Gadis itu menyodorkan gelas air putih kedekat bibir pucat ibuk, dengan tangan gemeter ibuk ikut memegangi gelas yang sama.

Mata Marianna kembali berembun melihat noda merah di telapak tangan ibuk, sebenarya penyakit apa yang diderita ibuk sampai harus mengeluarkan darah ketika batuk Mariannapun tidak tahu.

"Tidak usah menangis nduk, Mak baik baik saja."

Badan ringkih itu mendekap Marianna erat, bisikin kata ibuk tidak papa selalu terdengar ditelingnya, diantara eratnya pelukan ibuk samar samar terdengar tangisan.

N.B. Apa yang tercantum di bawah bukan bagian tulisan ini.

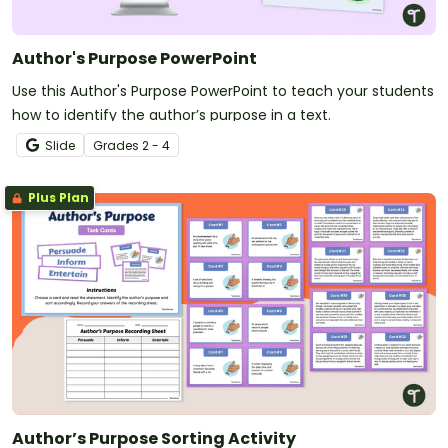
Author's Purpose PowerPoint
Use this Author's Purpose PowerPoint to teach your students
how to identify the author’s purpose in a text.
Slide
Grade
s
2 - 4
Plus Plan
Author’s Purpose Sorting Activity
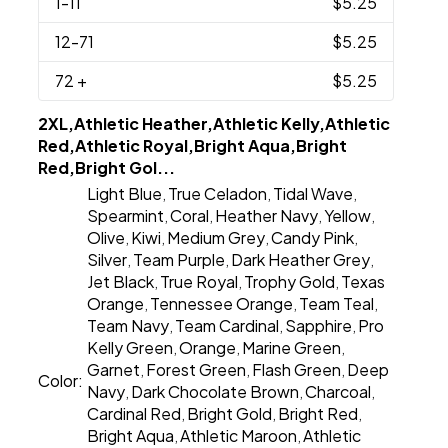
1
-11
$5.25
12
-71
$5.25
72
+
$5.25
2XL,Athletic Heather,Athletic Kelly,Athletic
Red,Athletic Royal,Bright Aqua,Bright
Red,Bright Gol...
Light Blue
True Celadon
Tidal Wave
,
,
,
Spearmint
Coral
Heather Navy
Yellow
,
,
,
,
Olive
Kiwi
Medium Grey
Candy Pink
,
,
,
,
Silver
Team Purple
Dark Heather Grey
,
,
,
Jet Black
True Royal
Trophy Gold
Texas
,
,
,
Orange
Tennessee Orange
Team Teal
,
,
,
Team Navy
Team Cardinal
Sapphire
Pro
,
,
,
Kelly Green
Orange
Marine Green
,
,
,
Garnet
Forest Green
Flash Green
Deep
,
,
,
Color:
Navy
Dark Chocolate Brown
Charcoal
,
,
,
Cardinal Red
Bright Gold
Bright Red
,
,
,
Bright Aqua
Athletic Maroon
Athletic
,
,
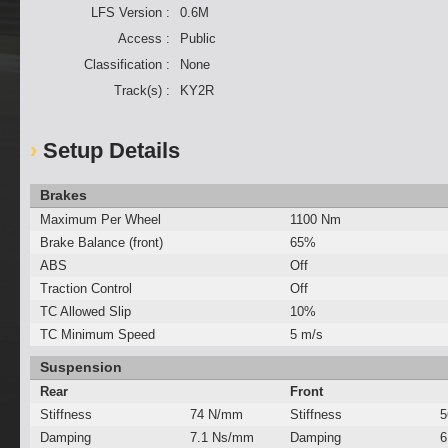
LFS Version :
0.6M
Access :
Public
Classification :
None
Track(s) :
KY2R
Setup Details
Brakes
Maximum Per Wheel
1100 Nm
Brake Balance (front)
65%
ABS
Off
Traction Control
Off
TC Allowed Slip
10%
TC Minimum Speed
5 m/s
Suspension
Rear
Front
Stiffness
74 N/mm
Stiffness
5
Damping
7.1 Ns/mm
Damping
6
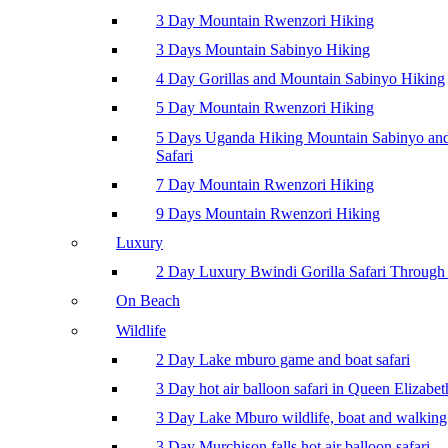
3 Day Mountain Rwenzori Hiking
3 Days Mountain Sabinyo Hiking
4 Day Gorillas and Mountain Sabinyo Hiking
5 Day Mountain Rwenzori Hiking
5 Days Uganda Hiking Mountain Sabinyo a
Safari
7 Day Mountain Rwenzori Hiking
9 Days Mountain Rwenzori Hiking
Luxury
2 Day Luxury Bwindi Gorilla Safari Through 
On Beach
Wildlife
2 Day Lake mburo game and boat safari
3 Day hot air balloon safari in Queen Elizabe
3 Day Lake Mburo wildlife, boat and walking 
3 Day Murchison falls hot air balloon safari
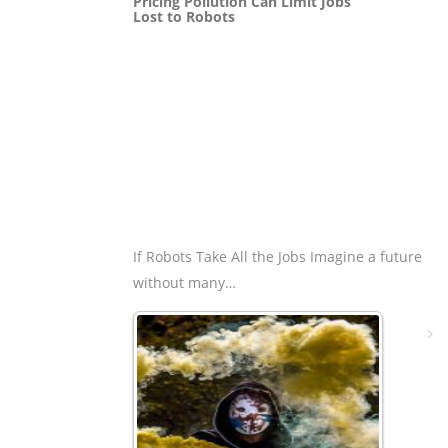
Pricing Pollution Can Limit Jobs
Lost to Robots
If Robots Take All the Jobs Imagine a future
without many…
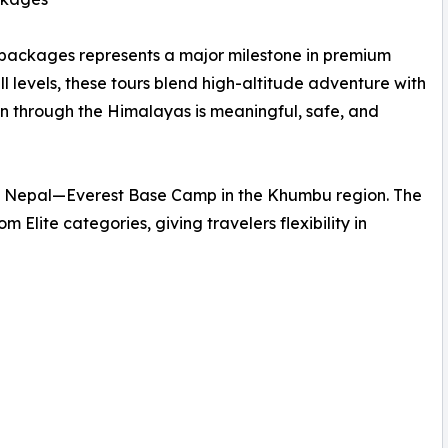
packages represents a major milestone in premium
ll levels, these tours blend high-altitude adventure with
en through the Himalayas is meaningful, safe, and
e in Nepal—Everest Base Camp in the Khumbu region. The
 Elite categories, giving travelers flexibility in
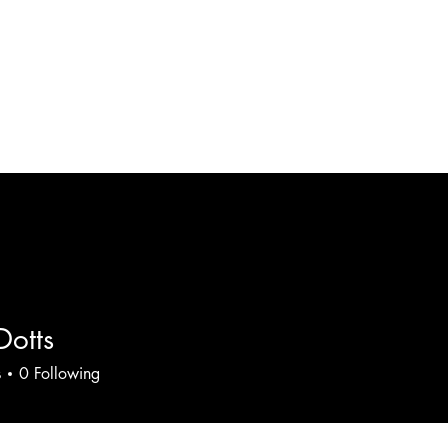
HOME
RESTAURANT
Dotts
s
0
Following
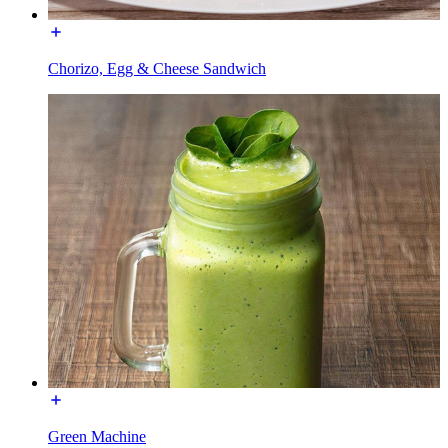
Chorizo, Egg & Cheese Sandwich
Green Machine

Marianna menangis dibahu kurus ibuk, tangisan itu menyalurkan rasa sesak dan gundah yang selama ini tersimpan rapat rapat didalam hati.

"Anak emak harus jadi gadis yang kuat, emak selalu disini menemanimu nduk."

Isak tangis berubah menjadi tangisan yang meraung.

Gayatri hanya diam ditempatnya, tangannya sesekali mengusap air mata yang jatuh akibat adegan memilukan didepannya, sebagai seorang teman ia tidak bisa berbuat apa apa selain menemani Marianna disaat saat tersulitnya.

Tangan gemetar ibuk menyibak anak rambut yang menutupi wajah anak gadis satu satunya.

"Emak harus janji temani Marianna sampai kapanpun!" tuntut gadis itu, dibalik pandangan Marianna yang memburam akibat air yang menggenang ibuk hanya tersenyum teduh, wajah pucat itu menyalurkan rasa sayang yang tiada tara.

Titik lemah seorang anak adalah ketika melihat orang tuanya harus berjuang melawan penyakitnya, jika dunia beserta takdirnya bisa dibolak balik begitu mudah rasanya Marianna sungguh ingin menggantikan posisi ibuknya.

Hari ini ditutup dengan malam yang kelabu, bapak pulang dengan tangan kosong hanya tersenyum paksa diambang pintu, bibirnya sesekali bergetar mengucap kata maaf tanpa suara.

Keadaan bapak bahkan jauh lebih kacau dari dirinya, lelaki paruh baya itu terlihat kurus dengan garis hitam bawah mata yang semakin membesar. Semenjak ibu jatuh sakit tidak ada lagi senyum yang menghiasi hari tuannya.

Pagi ini tidak seperti biasanya, mereka yang seharusnya mencuci baju disungai memilih pergi meninggalkan bakul cucian dibawah pohon pinggir sungai.

Gayatri berkata mereka butuh hiburan bahkan gadis itu mati matian merayu Marianna untuk ikut lari dari tugas mencuci mereka.

Dua pasang kaki itu sedang berjalan mengelilingi desa, sesekali bersiul untuk menikmati pagi cerah mereka.

"Kita benar benar butuh hiburan Marianna," gadis itu bersuara.